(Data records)
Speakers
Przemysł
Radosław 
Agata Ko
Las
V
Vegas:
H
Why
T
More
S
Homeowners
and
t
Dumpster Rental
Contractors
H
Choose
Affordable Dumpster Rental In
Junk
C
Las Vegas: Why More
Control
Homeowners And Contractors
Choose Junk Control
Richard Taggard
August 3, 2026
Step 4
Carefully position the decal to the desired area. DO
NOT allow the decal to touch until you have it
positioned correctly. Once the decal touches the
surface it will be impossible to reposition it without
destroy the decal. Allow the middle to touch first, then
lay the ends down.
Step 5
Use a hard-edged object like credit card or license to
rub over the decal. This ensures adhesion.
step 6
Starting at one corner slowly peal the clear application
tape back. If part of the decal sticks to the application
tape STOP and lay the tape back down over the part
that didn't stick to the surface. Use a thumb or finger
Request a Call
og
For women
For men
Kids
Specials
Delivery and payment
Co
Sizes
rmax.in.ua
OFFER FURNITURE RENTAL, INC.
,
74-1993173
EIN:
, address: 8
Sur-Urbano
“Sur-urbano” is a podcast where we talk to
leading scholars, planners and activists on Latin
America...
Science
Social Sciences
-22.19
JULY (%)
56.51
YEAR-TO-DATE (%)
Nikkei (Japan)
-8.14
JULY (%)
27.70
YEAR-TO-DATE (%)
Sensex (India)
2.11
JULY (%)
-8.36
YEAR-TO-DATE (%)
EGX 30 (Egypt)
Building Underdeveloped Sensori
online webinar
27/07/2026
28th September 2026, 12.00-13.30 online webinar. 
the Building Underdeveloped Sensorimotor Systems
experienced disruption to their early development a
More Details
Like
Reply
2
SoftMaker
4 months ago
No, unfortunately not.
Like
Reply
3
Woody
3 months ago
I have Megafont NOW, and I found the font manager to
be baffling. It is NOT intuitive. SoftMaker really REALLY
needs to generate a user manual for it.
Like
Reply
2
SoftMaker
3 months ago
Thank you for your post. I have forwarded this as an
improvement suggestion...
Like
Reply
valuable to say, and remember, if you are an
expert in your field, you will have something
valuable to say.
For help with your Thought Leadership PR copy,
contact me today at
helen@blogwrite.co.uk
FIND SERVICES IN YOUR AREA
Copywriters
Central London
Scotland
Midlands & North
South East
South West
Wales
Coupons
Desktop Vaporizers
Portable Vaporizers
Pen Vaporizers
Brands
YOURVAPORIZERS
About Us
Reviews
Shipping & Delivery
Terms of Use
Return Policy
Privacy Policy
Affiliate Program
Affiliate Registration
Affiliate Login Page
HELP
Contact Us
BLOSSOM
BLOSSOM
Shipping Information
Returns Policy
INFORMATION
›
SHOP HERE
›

• Problem description: The full set of entries must be restated exactly, with none omitted.

• The answer:
Speakers
Przemysł
Radosław 
Agata Ko
Las
V
Vegas:
H
Why
T
More
S
Homeowners
and
t
Dumpster Rental
Contractors
H
Choose
Affordable Dumpster Rental In
Junk
C
Las Vegas: Why More
Control
Homeowners And Contractors
Choose Junk Control
Richard Taggard
August 3, 2026
Step 4
Carefully position the decal to the desired area. DO
NOT allow the decal to touch until you have it
positioned correctly. Once the decal touches the
surface it will be impossible to reposition it without
destroy the decal. Allow the middle to touch first, then
lay the ends down.
Step 5
Use a hard-edged object like credit card or license to
rub over the decal. This ensures adhesion.
step 6
Starting at one corner slowly peal the clear application
tape back. If part of the decal sticks to the application
tape STOP and lay the tape back down over the part
that didn't stick to the surface. Use a thumb or finger
Request a Call
og
For women
For men
Kids
Specials
Delivery and payment
Co
Sizes
rmax.in.ua
OFFER FURNITURE RENTAL, INC.
,
74-1993173
EIN:
, address: 8
Sur-Urbano
“Sur-urbano” is a podcast where we talk to
leading scholars, planners and activists on Latin
America...
Science
Social Sciences
-22.19
JULY (%)
56.51
YEAR-TO-DATE (%)
Nikkei (Japan)
-8.14
JULY (%)
27.70
YEAR-TO-DATE (%)
Sensex (India)
2.11
JULY (%)
-8.36
YEAR-TO-DATE (%)
EGX 30 (Egypt)
Building Underdeveloped Sensori
online webinar
27/07/2026
28th September 2026, 12.00-13.30 online webinar. 
the Building Underdeveloped Sensorimotor Systems
experienced disruption to their early development a
More Details
Like
Reply
2
SoftMaker
4 months ago
No, unfortunately not.
Like
Reply
3
Woody
3 months ago
I have Megafont NOW, and I found the font manager to
be baffling. It is NOT intuitive. SoftMaker really REALLY
needs to generate a user manual for it.
Like
Reply
2
SoftMaker
3 months ago
Thank you for your post. I have forwarded this as an
improvement suggestion...
Like
Reply
valuable to say, and remember, if you are an
expert in your field, you will have something
valuable to say.
For help with your Thought Leadership PR copy,
contact me today at
helen@blogwrite.co.uk
FIND SERVICES IN YOUR AREA
Copywriters
Central London
Scotland
Midlands & North
South East
South West
Wales
Coupons
Desktop Vaporizers
Portable Vaporizers
Pen Vaporizers
Brands
YOURVAPORIZERS
About Us
Reviews
Shipping & Delivery
Terms of Use
Return Policy
Privacy Policy
Affiliate Program
Affiliate Registration
Affiliate Login Page
HELP
Contact Us
BLOSSOM
BLOSSOM
Shipping Information
Returns Policy
INFORMATION
›
SHOP HERE
›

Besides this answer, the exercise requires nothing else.